Please repeat only the lines below starting at the line that holds "正造には真面目というイメージがあると思い" and ending at the line that holds "philosophie japonaise axée", exactly, with both of those lines included and every picture omitted.
--- Available data Enclosed Below ---
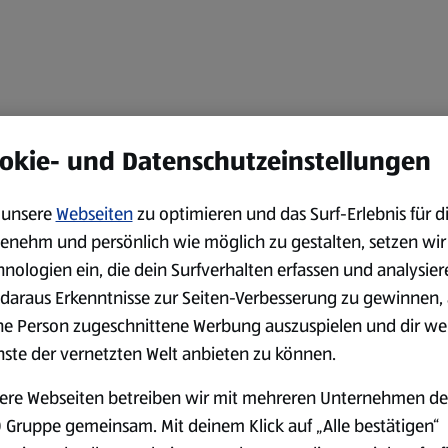
okie- und Datenschutzeinstellungen
unsere
Webseiten
zu optimieren und das Surf-Erlebnis für d
enehm und persönlich wie möglich zu gestalten, setzen wir
hnologien ein, die dein Surfverhalten erfassen und analysier
daraus Erkenntnisse zur Seiten-Verbesserung zu gewinnen, 
ne Person zugeschnittene Werbung auszuspielen und dir we
nste der vernetzten Welt anbieten zu können.
ere Webseiten betreiben wir mit mehreren Unternehmen de
 Gruppe gemeinsam. Mit deinem Klick auf „Alle bestätigen“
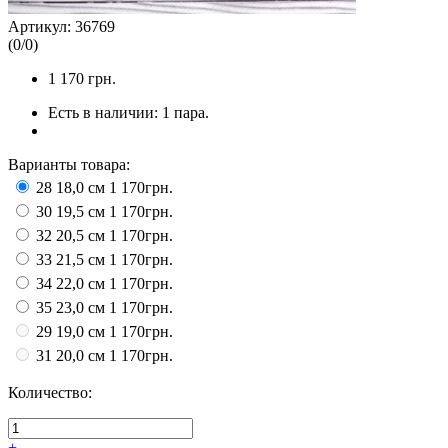
Артикул:
36769
(
0
/
0
)
1 170
грн.
Есть в наличии:
1 пара.
Варианты товара:
28 18,0 см
1 170грн.
30 19,5 см
1 170грн.
32 20,5 см
1 170грн.
33 21,5 см
1 170грн.
34 22,0 см
1 170грн.
35 23,0 см
1 170грн.
29 19,0 см
1 170грн.
31 20,0 см
1 170грн.
Количество:
+
-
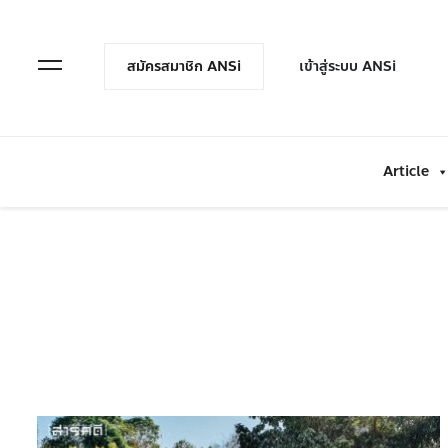
en Menu
Open Menu
สมัครสมาชิก ANSi
เข้าสู่ระบบ ANSi
Article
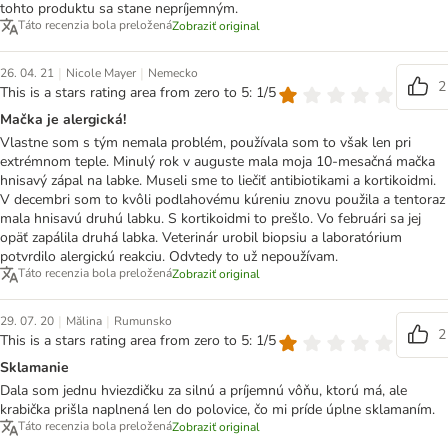
tohto produktu sa stane nepríjemným.
Táto recenzia bola preložená
Zobraziť original
|
|
26. 04. 21
Nicole Mayer
Nemecko
2
This is a stars rating area from zero to 5: 1/5
Mačka je alergická!
Vlastne som s tým nemala problém, používala som to však len pri
extrémnom teple. Minulý rok v auguste mala moja 10-mesačná mačka
hnisavý zápal na labke. Museli sme to liečiť antibiotikami a kortikoidmi.
V decembri som to kvôli podlahovému kúreniu znovu použila a tentoraz
mala hnisavú druhú labku. S kortikoidmi to prešlo. Vo februári sa jej
opäť zapálila druhá labka. Veterinár urobil biopsiu a laboratórium
potvrdilo alergickú reakciu. Odvtedy to už nepoužívam.
Táto recenzia bola preložená
Zobraziť original
|
|
29. 07. 20
Mălina
Rumunsko
2
This is a stars rating area from zero to 5: 1/5
Sklamanie
Dala som jednu hviezdičku za silnú a príjemnú vôňu, ktorú má, ale
krabička prišla naplnená len do polovice, čo mi príde úplne sklamaním.
Táto recenzia bola preložená
Zobraziť original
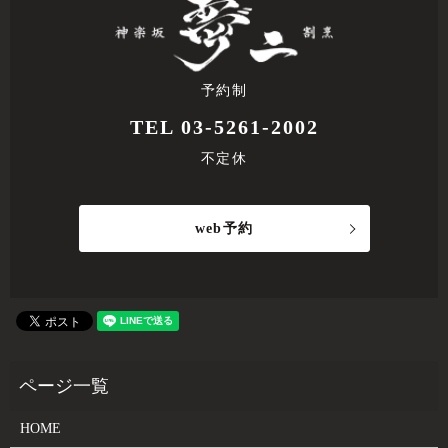
予約制
TEL 03-5261-2002
不定休
web予約
HOME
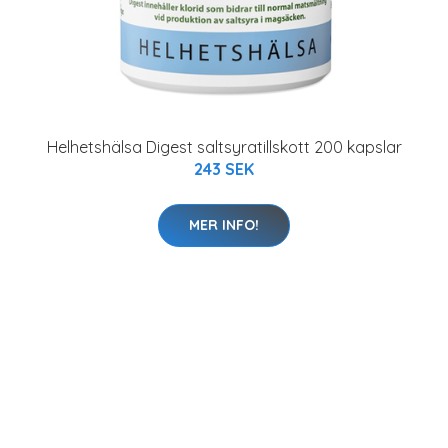
Helhetshälsa Digest saltsyratillskott 200 kapslar
243 SEK
MER INFO!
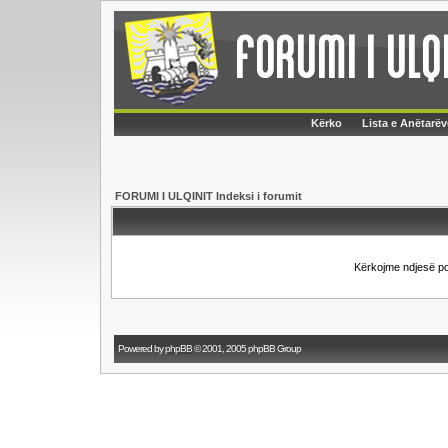
Kërko
Lista e Anëtarëv
FORUMI I ULQINIT Indeksi i forumit
Kërkojme ndjesë p
Powered by
phpBB
© 2001, 2005 phpBB Group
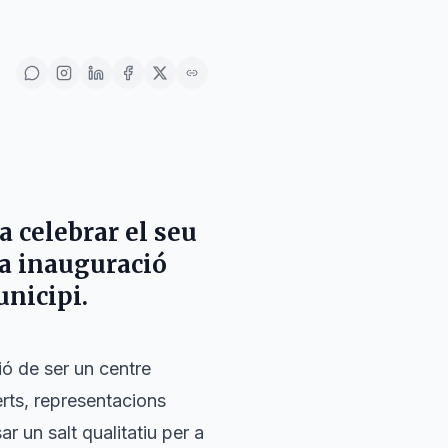
a celebrar el seu
la inauguració
unicipi.
ió de ser un centre
rts, representacions
r un salt qualitatiu per a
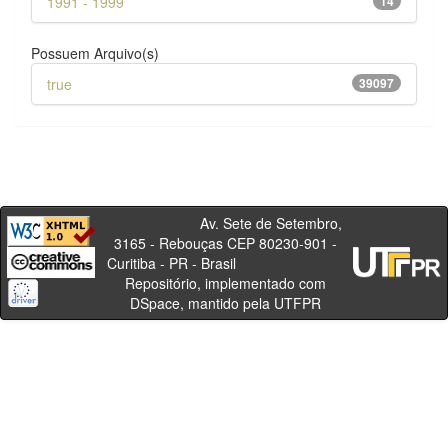
1991 - 1999
14
Possuem Arquivo(s)
true
39097
Av. Sete de Setembro,
3165 - Rebouças CEP 80230-901 -
Curitiba - PR - Brasil
Repositório, implementado com
DSpace, mantido pela UTFPR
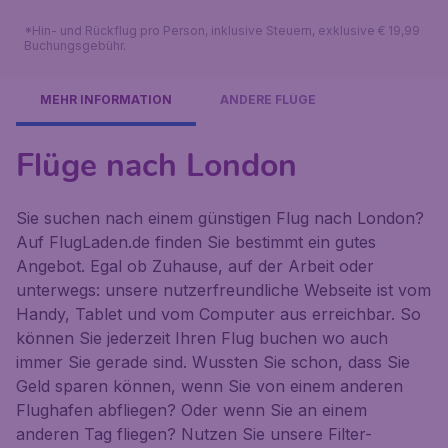
*Hin- und Rückflug pro Person, inklusive Steuern, exklusive € 19,99
Buchungsgebühr.
MEHR INFORMATION
ANDERE FLÜGE
Flüge nach London
Sie suchen nach einem günstigen Flug nach London?
Auf FlugLaden.de finden Sie bestimmt ein gutes
Angebot. Egal ob Zuhause, auf der Arbeit oder
unterwegs: unsere nutzerfreundliche Webseite ist vom
Handy, Tablet und vom Computer aus erreichbar. So
können Sie jederzeit Ihren Flug buchen wo auch
immer Sie gerade sind. Wussten Sie schon, dass Sie
Geld sparen können, wenn Sie von einem anderen
Flughafen abfliegen? Oder wenn Sie an einem
anderen Tag fliegen? Nutzen Sie unsere Filter-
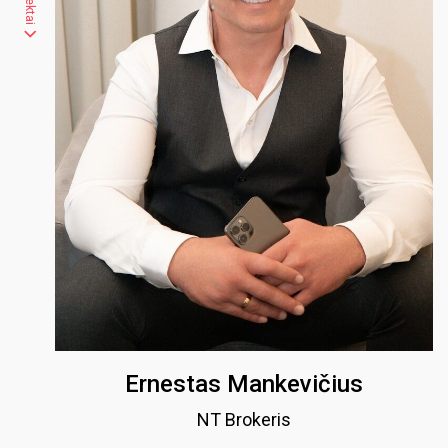
Ernestas Mankevičius
NT Brokeris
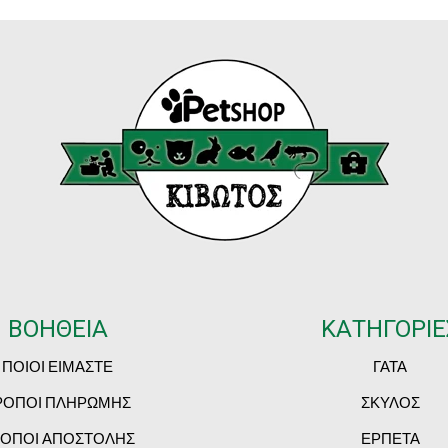
ΒΟΗΘΕΙΑ
ΚΑΤΗΓΟΡΙΕ
ΠΟΙΟΙ ΕΙΜΑΣΤΕ
ΓΑΤΑ
ΡΟΠΟΙ ΠΛΗΡΩΜΗΣ
ΣΚΥΛΟΣ
ΟΠΟΙ ΑΠΟΣΤΟΛΗΣ
ΕΡΠΕΤΑ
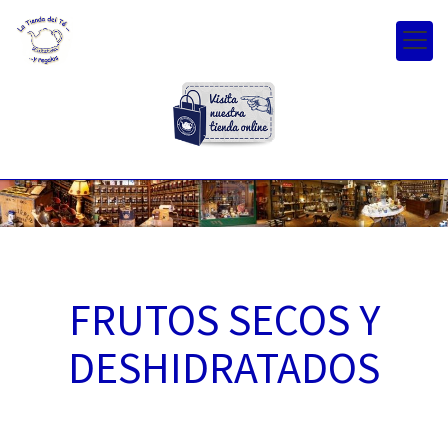
FRUTOS SECOS Y
DESHIDRATADOS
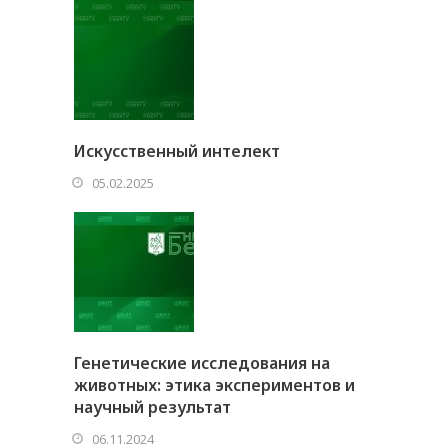
Искусственный интелект
05.02.2025
Генетические исследования на
животных: этика экспериментов и
научный результат
06.11.2024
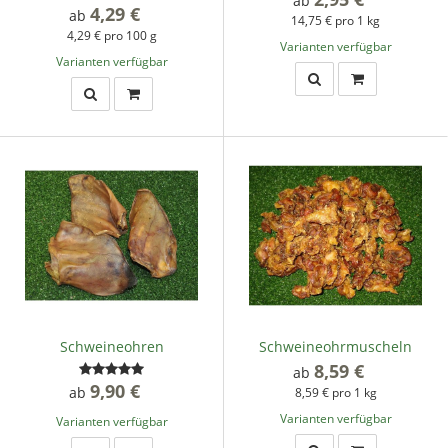
ab
4,29 €
*
ab
14,75 € pro 1 kg
4,29 € pro 100 g
Varianten verfügbar
Varianten verfügbar
Schweineohren
Schweineohrmuscheln
8,59 €
*
ab
9,90 €
*
ab
8,59 € pro 1 kg
Varianten verfügbar
Varianten verfügbar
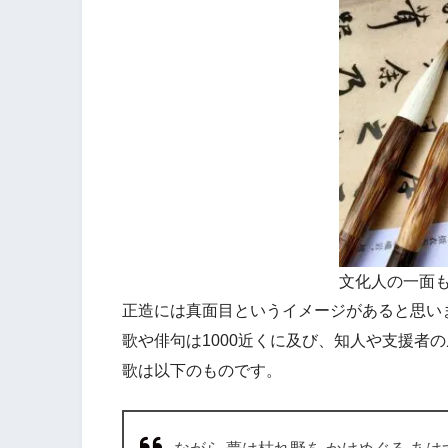
文化人の一面
正造には真面目というイメージがあると思い
歌や俳句は1000近くに及び、知人や支援者
歌は以下のものです。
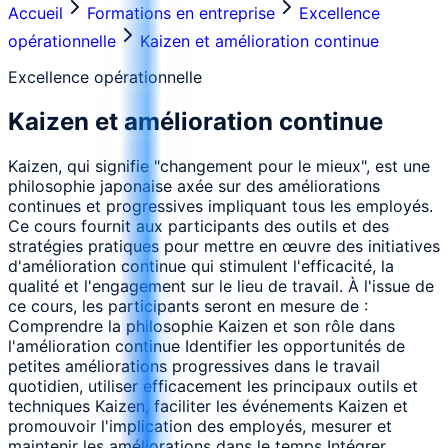
Accueil
Formations en entreprise
Excellence
opérationnelle
Kaizen et amélioration continue
Excellence opérationnelle
Kaizen et amélioration continue
Kaizen, qui signifie "changement pour le mieux", est une
philosophie japonaise axée sur des améliorations
continues et progressives impliquant tous les employés.
Ce cours fournit aux participants des outils et des
stratégies pratiques pour mettre en œuvre des initiatives
d'amélioration continue qui stimulent l'efficacité, la
qualité et l'engagement sur le lieu de travail. À l'issue de
ce cours, les participants seront en mesure de :
Comprendre la philosophie Kaizen et son rôle dans
l'amélioration continue Identifier les opportunités de
petites améliorations progressives dans le travail
quotidien, utiliser efficacement les principaux outils et
techniques Kaizen, faciliter les événements Kaizen et
promouvoir l'implication des employés, mesurer et
maintenir les améliorations dans le temps Intégrer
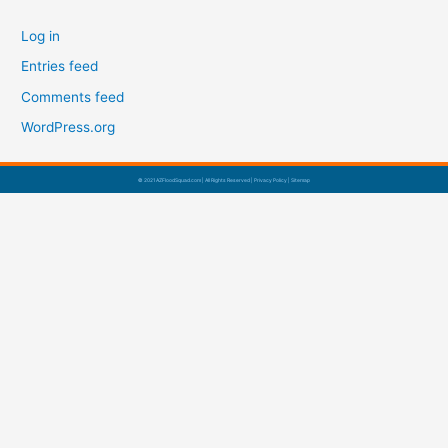
Log in
Entries feed
Comments feed
WordPress.org
© 2021 AZFloodSquad.com | All Rights Reserved |
Privacy Policy
|
Sitemap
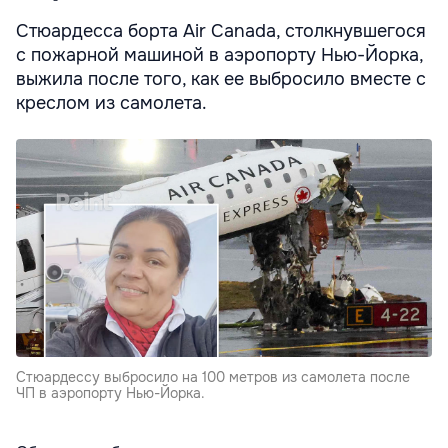
Стюардесса борта Air Canada, столкнувшегося
с пожарной машиной в аэропорту Нью-Йорка,
выжила после того, как ее выбросило вместе с
креслом из самолета.
Стюардессу выбросило на 100 метров из самолета после
ЧП в аэропорту Нью-Йорка.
--- End of Enclosed Available data ---
● Your response:
正造には真面目というイメージがあると思い
歌や俳句は1000近くに及び、知人や支援者
歌は以下のものです。
Accueil
Formations en entreprise
Excellence
opérationnelle
Kaizen et amélioration continue
Excellence opérationnelle
Kaizen et amélioration continue
Kaizen, qui signifie "changement pour le mieux", est une
philosophie japonaise axée sur des améliorations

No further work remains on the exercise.